Hey... new member here,
I have three questions. My grandpa is looking to buy a new tractor and wants a Kubota. I'll mostly be using and driving it so I just want to make sure he doesn't go the cheap way out and suffer for it. My first question is what would yalls recommendation be for series and model for a smaller more efficient tractor, 4wd, it'll be pulling a 6ft shredder, FEL, and enough hydraulic power to lift a round hay bail prefferibly by the hydraulics on the front end with a spike?

Also could the TLB series do well for ag use?

And on the specs where is the lift point when it's talking about hydraulic lift power?

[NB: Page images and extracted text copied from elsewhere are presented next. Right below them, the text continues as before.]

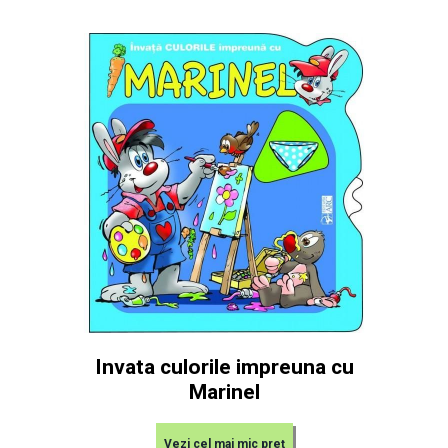
Invata culorile impreuna cu
Marinel
Vezi cel mai mic preț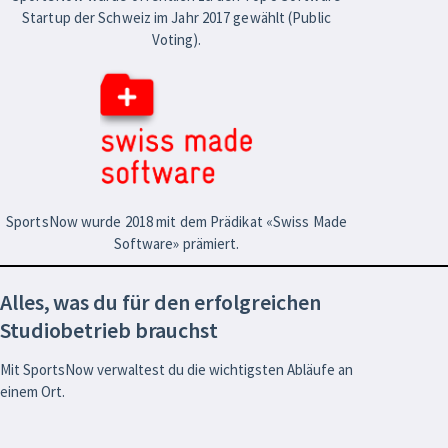
Startup der Schweiz im Jahr 2017 gewählt (Public
Voting).
SportsNow wurde 2018 mit dem Prädikat «Swiss Made
Software» prämiert.
Alles, was du für den erfolgreichen
Studiobetrieb brauchst
Mit SportsNow verwaltest du die wichtigsten Abläufe an
einem Ort.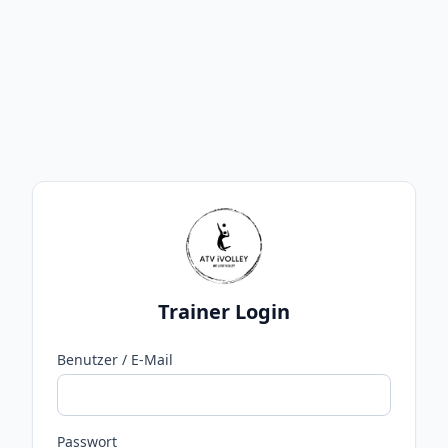
Trainer Login
Benutzer / E-Mail
Passwort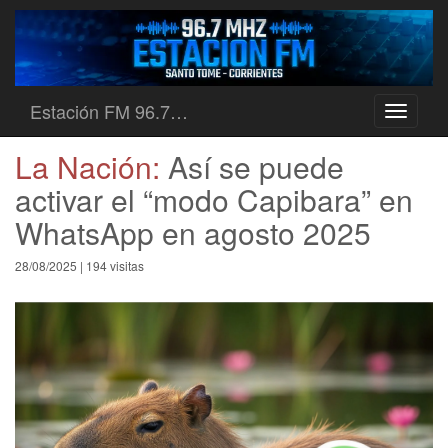
Estación FM 96.7…
Toggle
navigati
La Nación:
Así se puede
activar el “modo Capibara” en
WhatsApp en agosto 2025
28/08/2025 | 194 visitas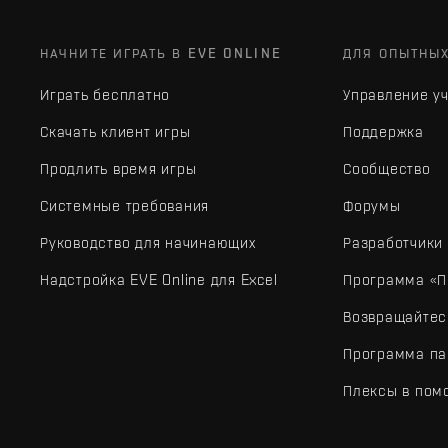
НАЧНИТЕ ИГРАТЬ В EVE ONLINE
ДЛЯ ОПЫТНЫ
Играть бесплатно
Управление у
Скачать клиент игры
Поддержка
Продлить время игры
Сообщество
Системные требования
Форумы
Руководство для начинающих
Разработчики
Надстройка EVE Online для Excel
Программа «П
Возвращайтес
Программа па
Плексы в пом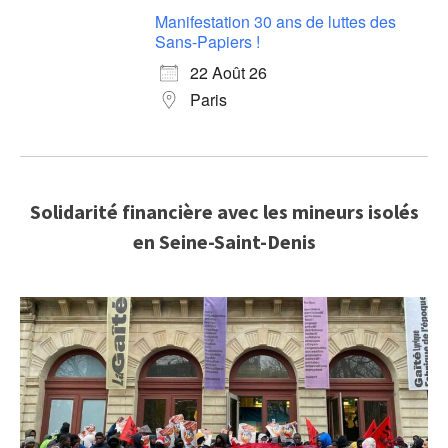
Manifestation 30 ans de luttes des
Sans-Papiers !
22 Août 26
Paris
Solidarité financière avec les mineurs isolés
en Seine-Saint-Denis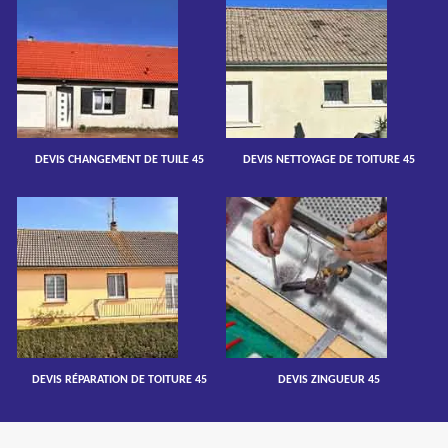
DEVIS CHANGEMENT DE TUILE 45
DEVIS NETTOYAGE DE TOITURE 45
DEVIS RÉPARATION DE TOITURE 45
DEVIS ZINGUEUR 45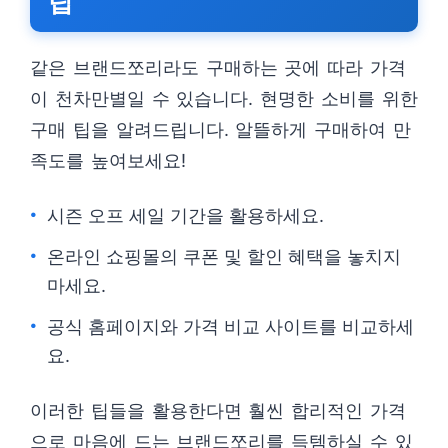
팁
같은 브랜드쪼리라도 구매하는 곳에 따라 가격
이 천차만별일 수 있습니다. 현명한 소비를 위한
구매 팁을 알려드립니다. 알뜰하게 구매하여 만
족도를 높여보세요!
시즌 오프 세일 기간을 활용하세요.
온라인 쇼핑몰의 쿠폰 및 할인 혜택을 놓치지
마세요.
공식 홈페이지와 가격 비교 사이트를 비교하세
요.
이러한 팁들을 활용한다면 훨씬 합리적인 가격
으로 마음에 드는 브랜드쪼리를 득템하실 수 있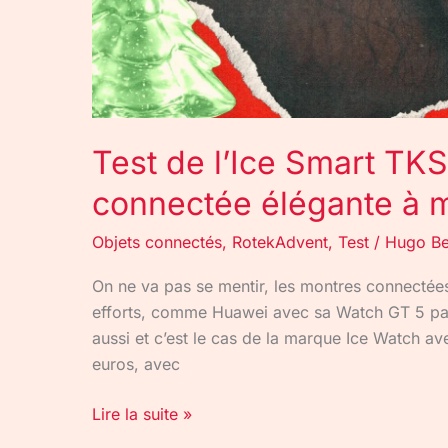
à
moins
de
200
euros
?
Test de l’Ice Smart TKS
connectée élégante à 
Objets connectés
,
RotekAdvent
,
Test
/
Hugo Be
On ne va pas se mentir, les montres connectées,
efforts, comme Huawei avec sa Watch GT 5 pa
aussi et c’est le cas de la marque Ice Watch a
euros, avec
Lire la suite »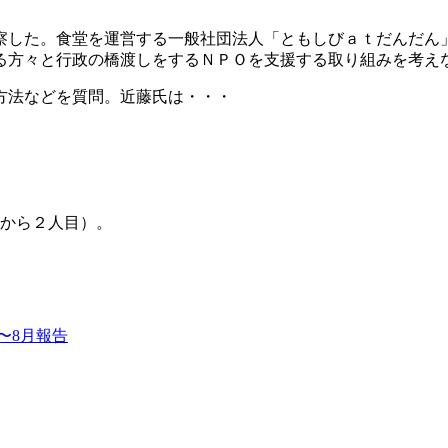
した。食堂を運営する一般社団法人「ともしびａｔだんだん
る方々と行政の橋渡しをするＮＰＯを支援する取り組みを考え
方法などを質問。近藤氏は・・・
から２人目）。
〜8月報告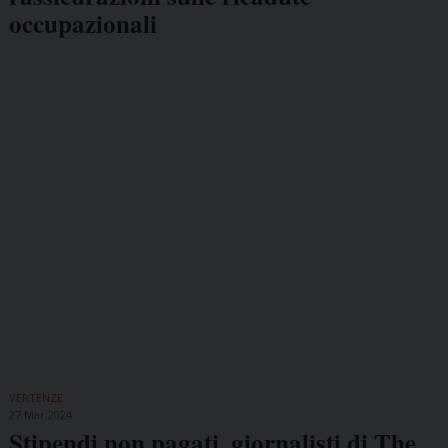
occupazionali
VERTENZE
27 Mar 2024
Stipendi non pagati, giornalisti di The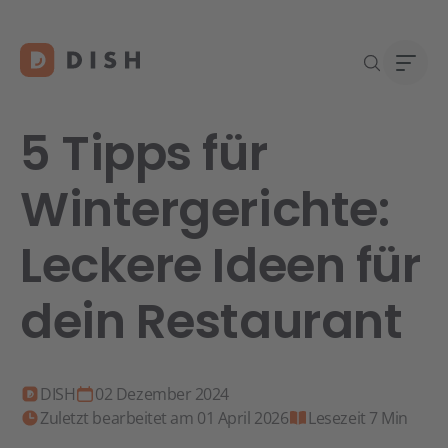
5 Tipps für
Wintergerichte:
Gast
Über
Leckere Ideen für
Neu a
Karri
DISH 
dein Restaurant
Konta
Re
DISH
02 Dezember 2024
Zuletzt bearbeitet am 01 April 2026
Lesezeit 7 Min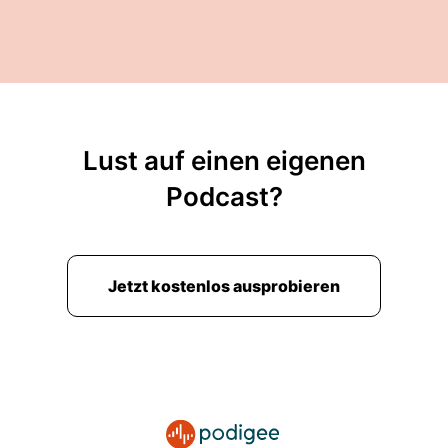
00:03:06: Als ich ankam war es total
sommerlich dann hat's zwischendrin sogar
schon mal geschneit.
00:03:12: und ja jetzt ist irgendwie so ein
Zwischending was sich tatsächlich ein bisschen
Lust auf einen eigenen
nach Frühling anfühlt, was ja!
Podcast?
00:03:19: von der Zeit auch ganz gut passt.
00:03:22: Mal gucken, wie sich das
weiterentwickelt!
Jetzt kostenlos ausprobieren
00:03:26: Ja aber heu jetzt mal zum Thema,
zum heutigen Thema.
00:03:31: Wie gesagt mich hat eine Nachricht
von einer höheren Erreich.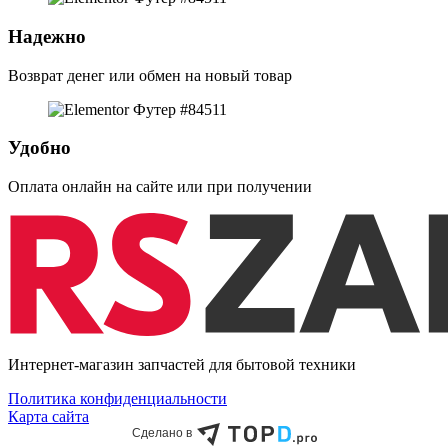
Надежно
Возврат денег или обмен на новый товар
Удобно
Оплата онлайн на сайте или при получении
Интернет-магазин запчастей для бытовой техники
Политика конфиденциальности
Карта сайта
Сделано в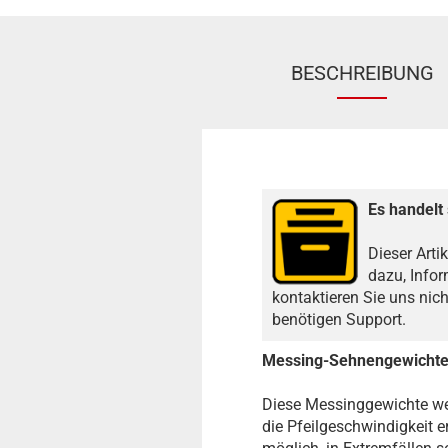
BESCHREIBUNG
Es handelt 
Dieser Arti
dazu, Infor
kontaktieren Sie uns nic
benötigen Support.
Messing-Sehnengewichte
Diese Messinggewichte w
die Pfeilgeschwindigkeit 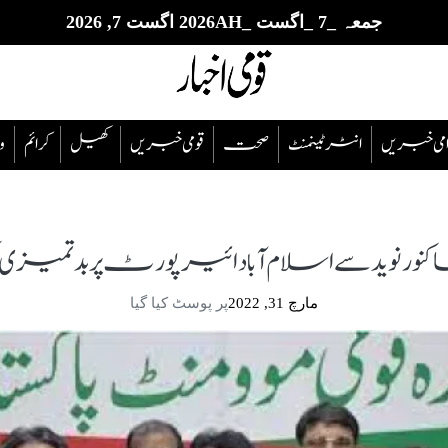
جمعہ _7 _اگست _2026AH اگست 7, 2026
قوامی خبریں
انٹرٹینمنٹ
صحت
قومی خبریں
کھیل
‎کرائم
و
ہنما کنور نوید سے اسلام آباد ائیرپورٹ پر بدتمیزی کی
مارچ 31, 2022
پر پوسٹ کیا گیا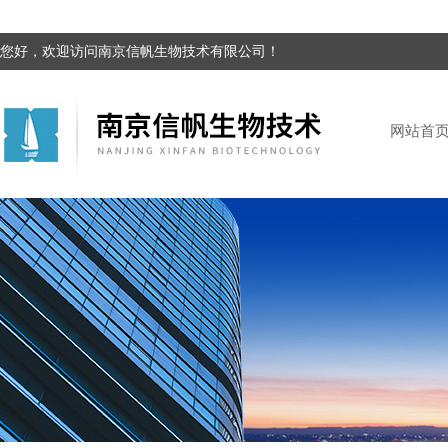
您好，欢迎访问南京信帆生物技术有限公司！
网站首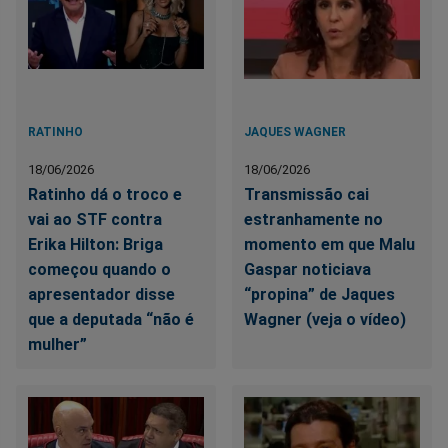
RATINHO
JAQUES WAGNER
18/06/2026
18/06/2026
Ratinho dá o troco e
Transmissão cai
vai ao STF contra
estranhamente no
Erika Hilton: Briga
momento em que Malu
começou quando o
Gaspar noticiava
apresentador disse
“propina” de Jaques
que a deputada “não é
Wagner (veja o vídeo)
mulher”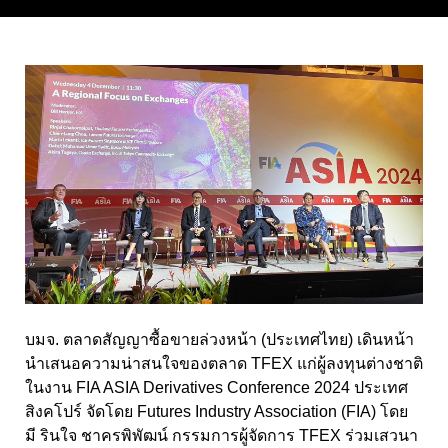
บมจ. ตลาดสัญญาซื้อขายล่วงหน้า (ประเทศไทย) เดินหน้า
นำเสนอความน่าสนใจของตลาด TFEX แก่ผู้ลงทุนต่างชาติ
ในงาน FIA ASIA Derivatives Conference 2024 ประเทศ
สิงคโปร์ จัดโดย Futures Industry Association (FIA) โดย
มี รินใจ ชาครพิพัฒน์ กรรมการผู้จัดการ TFEX ร่วมเสวนา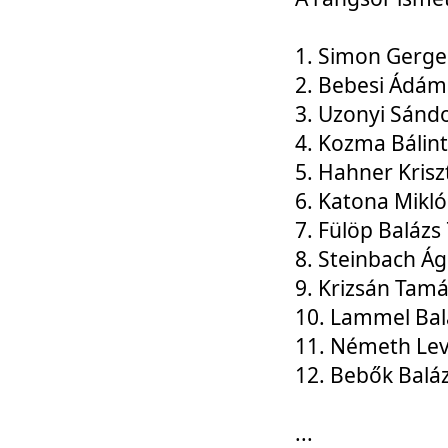
1. Simon Gerge
2. Bebesi Ádám
3. Uzonyi Sánd
4. Kozma Bálin
5. Hahner Krisz
6. Katona Mikl
7. Fülöp Balázs
8. Steinbach Á
9. Krizsán Tam
10. Lammel Bal
11. Németh Le
12. Bebők Balá
...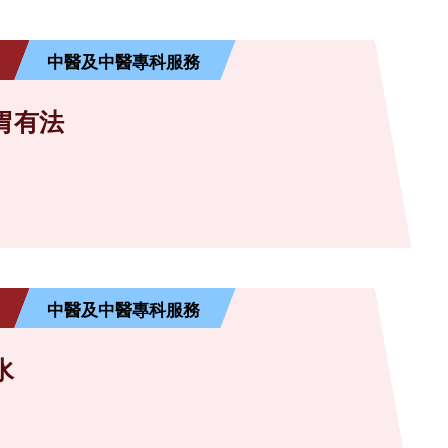
中醫及中醫專科服務
胃有法
中醫及中醫專科服務
水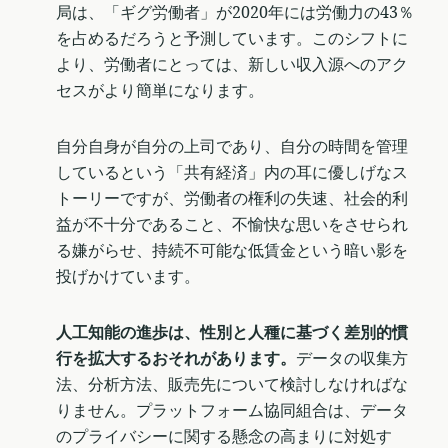
局は、「ギグ労働者」が2020年には労働力の43％
を占めるだろうと予測しています。このシフトに
より、労働者にとっては、新しい収入源へのアク
セスがより簡単になります。
自分自身が自分の上司であり、自分の時間を管理
しているという「共有経済」内の耳に優しげなス
トーリーですが、労働者の権利の失速、社会的利
益が不十分であること、不愉快な思いをさせられ
る嫌がらせ、持続不可能な低賃金という暗い影を
投げかけています。
人工知能の進歩は、性別と人種に基づく差別的慣
行を拡大するおそれがあります。
データの収集方
法、分析方法、販売先について検討しなければな
りません。プラットフォーム協同組合は、データ
のプライバシーに関する懸念の高まりに対処す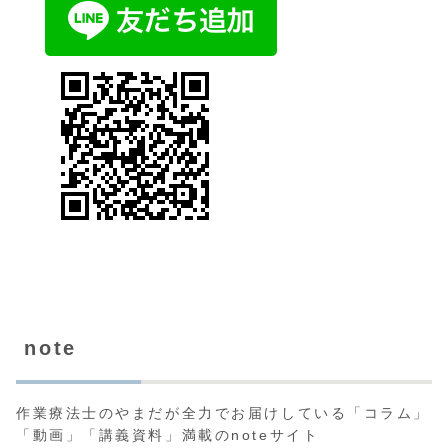
note
作業療法士のやまだが全力でお届けしている「コラム」
「動画」「講義資料」満載のnoteサイト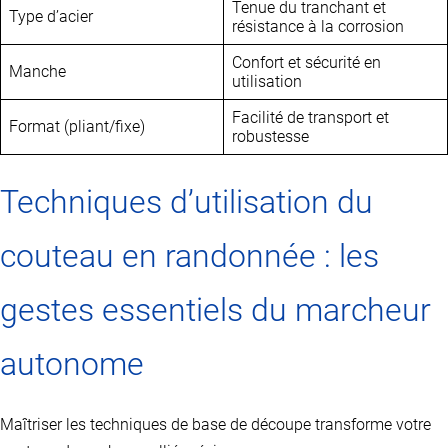
Tenue du tranchant et
Type d’acier
résistance à la corrosion
Confort et sécurité en
Manche
utilisation
Facilité de transport et
Format (pliant/fixe)
robustesse
Techniques d’utilisation du
couteau en randonnée : les
gestes essentiels du marcheur
autonome
Maîtriser les techniques de base de découpe transforme votre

I'm no expert so throw it all at me 
Thanks


----------



## Lamar Holland (Dec 28, 2005)

what size property will this be used on, what is the geological layout, hills, flat ?? To pick up a round bale of hay pretty much limits you to the L45 TLB or M59 TLB models,.. I had the precursor of both, being a L 48 TLB. Personally, I would go with a M59 and get it over with,,,, Of course it is easy for me to say as I am spending your grandfathers money for him...


----------



## CJohn (Sep 28, 2009)

It's on 45 acres with rolling hills. And I'm not saying I'm sticking with the TLB series I just noticed that for their engine size they have powerful hydraulic pumps. We're looking at all series, but I didn't know if being TLB would be bad for ag use.


----------



## Joe701B (Sep 24, 2009)

Lots of guys around here in central MO are using the M40 series. We have an M7040 which has plenty of power for moving big bales and so forth. Kubota makes a really good loader. If you decide to go this route be sure to get the hydraulic shuttle. It allows you to go between forward and reverse without stopping or clutching. Just my $.02


----------



## CJohn (Sep 28, 2009)

Great I'll keep that in mind. Thanks


----------



## urednecku (Aug 29, 2007)

I've had the M7040 for 2 years now, with the FEL and a HEAVY brush grapple. Lots of power, I'm happy with it. I'll agree the hydro shuttle would be nice, when I bought this one I was already on a tight budget, and didn't think it would have been that big a deal to me. It would be nice, but it's STILL beats the heck outta not having a FEL at all!


----------



## CJohn (Sep 28, 2009)

Like I said I'm just doing research, not the one actually paying for it. Saying that, my grandpa decided the L3400 was the tractor for him. He's excited about it, so that's good. Personally I would upgrade to a little more power, but i'm not the one with the money. Anyways we're suppose to go buy this weekend and I was just keeping yall updated so thanks for all the advice.


----------



## rj'sbarn (Jul 30, 2008)

I bought that model machine in April this year. It's a pretty strong machine for its size. Should do the job for ya. Plus they are super easy to drive and operate.


----------



## CJohn (Sep 28, 2009)

Well they dropped it off this past friday. I apologize I was told an L3400 its an L2800. It has a quick attach FEL, 5 ft shredder, 5 ft discl, and a canopy top. I ran it for 5 hours on saturday just mowing and moving some dirt. It ran great! It's a GST and it shifted real smooth. I had no problems, engine was quiet and stayed cool the entire afternoon. I think it's great. Although i didn't buy it, if it was my money i would've got a little more hp. I could feel it bog when the grass was real thick but shifting it to a lower gear going slow was just fine too. So I though i'd just keep yall updated


----------